Fangdi Sun, MD, an assistant professor of medicine (oncology) at Stanford University, emphasized the critical role of biomarkers in navigating the complexity of the diverse malignancies that comprise the head and neck cancer umbrella.
Sun highlighted that identifying specific biomarkers is no longer optional but fundamentally necessary to differentiate between various types of head and neck cancer and to guide informed treatment decisions. Sun observed that a wide array of distinct diseases fall under the category of head and neck cancer, each requiring a tailored treatment approach. For instance, in advanced salivary gland malignancies, the application of next-generation sequencing (NGS) is both diagnostically and therapeutically useful, she said. Sun pointed out that characteristic molecular findings—such as MYB fusions in adenoid cystic carcinoma or NTRK fusions in secretory carcinoma—are essential for confirming a diagnosis. Furthermore, these biomarkers can reveal targetable vulnerabilities, allowing for the off-label use of existing drugs to treat androgen receptor or HER2 expression, which are commonly found in salivary ductal carcinomas, according to Sun.

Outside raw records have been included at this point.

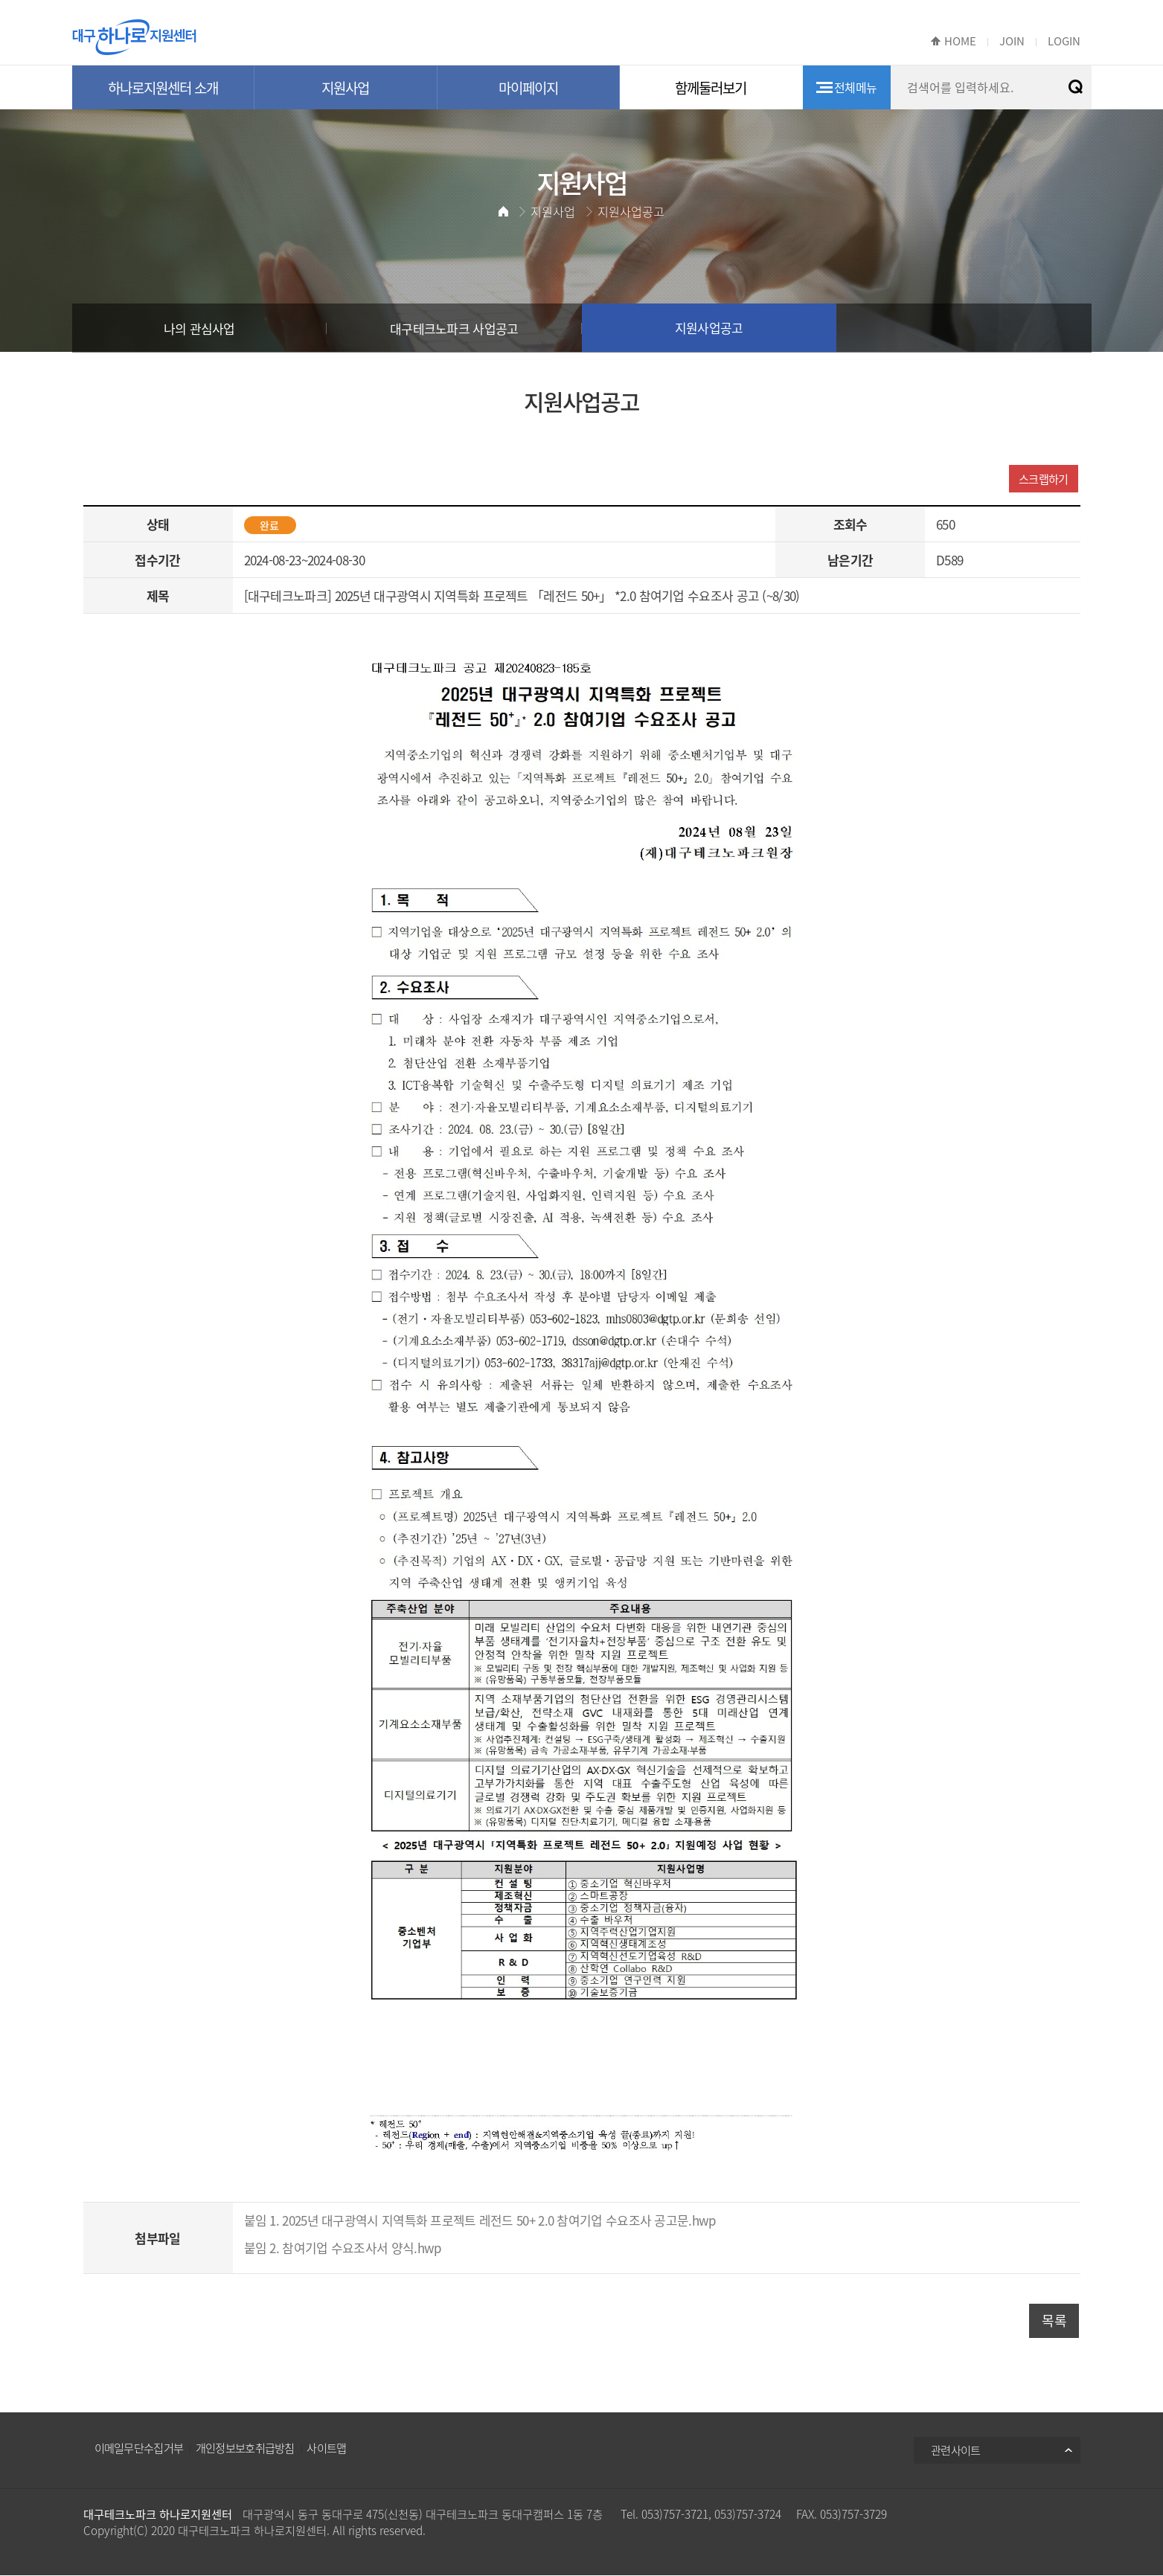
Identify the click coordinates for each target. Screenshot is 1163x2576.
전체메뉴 (855, 87)
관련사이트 (956, 2449)
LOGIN (1064, 41)
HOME (960, 41)
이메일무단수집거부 (139, 2447)
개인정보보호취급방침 (245, 2447)
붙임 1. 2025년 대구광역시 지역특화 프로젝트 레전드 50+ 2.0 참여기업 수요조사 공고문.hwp (480, 2220)
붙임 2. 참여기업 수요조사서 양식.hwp (343, 2248)
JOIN (1012, 41)
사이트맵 (326, 2447)
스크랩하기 (1044, 478)
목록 (1054, 2320)
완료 (269, 525)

Regarding head and neck squamous cell carcinoma, which spans sites from the oral cavity to the hypopharynx, Sun stressed the mandatory nature of biomarker testing, particularly for oropharyngeal primary sites. Sun noted that oncologists must determine whether a tumor is HPV associated using p16 immunohistochemistry as a proxy, or through direct high-risk HPV in situ hybridization (ISH). This distinction is vital because the patient characteristics and prognostic outlooks for HPV-positive vs HPV-negative tumors are different, she stated. Similarly, for nasopharyngeal cancers, Sun advocated for testing for EBV via EBER ISH to ensure diagnostic accuracy, especially in non-endemic regions for HPV-related disease, such as the United States.
Finally, Sun addressed the diagnostic challenge of identifying the primary source of squamous cell carcinoma when it is isolated to a lymph node. In such cases, Sun highlighted the use of NGS or tumor mutational burden to identify signatures of UV-induced damage, which helps oncologists distinguish between cutaneous and mucosal primary tumor sites. Sun concluded that because diagnosis is so inextricably tied to treatment, a deep molecular understanding of the disease is the only way to provide effective, modern care.